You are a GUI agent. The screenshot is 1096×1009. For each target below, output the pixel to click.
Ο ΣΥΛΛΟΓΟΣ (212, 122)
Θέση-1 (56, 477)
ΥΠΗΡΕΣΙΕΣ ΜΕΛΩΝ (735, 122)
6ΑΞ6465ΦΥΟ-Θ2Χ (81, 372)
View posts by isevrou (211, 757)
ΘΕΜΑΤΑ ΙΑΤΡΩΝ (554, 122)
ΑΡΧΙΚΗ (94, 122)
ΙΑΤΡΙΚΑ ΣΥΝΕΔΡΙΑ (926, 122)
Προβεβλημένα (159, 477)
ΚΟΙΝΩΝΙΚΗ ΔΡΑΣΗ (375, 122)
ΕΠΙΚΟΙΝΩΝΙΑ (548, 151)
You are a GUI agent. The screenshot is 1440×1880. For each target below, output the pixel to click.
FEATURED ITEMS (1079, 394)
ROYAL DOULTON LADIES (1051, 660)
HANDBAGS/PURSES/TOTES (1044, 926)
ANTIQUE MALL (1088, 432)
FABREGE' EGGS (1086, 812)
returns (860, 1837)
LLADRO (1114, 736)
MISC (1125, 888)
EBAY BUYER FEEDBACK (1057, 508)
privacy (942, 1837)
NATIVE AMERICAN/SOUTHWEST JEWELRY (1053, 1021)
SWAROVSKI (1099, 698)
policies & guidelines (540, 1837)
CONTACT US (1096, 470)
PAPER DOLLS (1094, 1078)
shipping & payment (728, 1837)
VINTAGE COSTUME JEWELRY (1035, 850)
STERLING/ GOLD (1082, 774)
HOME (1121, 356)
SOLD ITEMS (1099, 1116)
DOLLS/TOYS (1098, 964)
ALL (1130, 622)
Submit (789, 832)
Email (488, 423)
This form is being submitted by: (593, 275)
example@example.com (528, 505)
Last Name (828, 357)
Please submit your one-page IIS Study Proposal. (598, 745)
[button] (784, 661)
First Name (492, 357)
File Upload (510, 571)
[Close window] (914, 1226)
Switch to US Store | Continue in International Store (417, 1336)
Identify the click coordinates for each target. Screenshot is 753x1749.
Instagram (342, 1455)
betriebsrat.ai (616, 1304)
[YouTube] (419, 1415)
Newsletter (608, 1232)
##########
Find every line in the records that contains the word "JEWELRY"; copy those lines.

▸ **TASK OUTPUT**
NATIVE AMERICAN/SOUTHWEST JEWELRY (1053, 1021)
VINTAGE COSTUME JEWELRY (1035, 850)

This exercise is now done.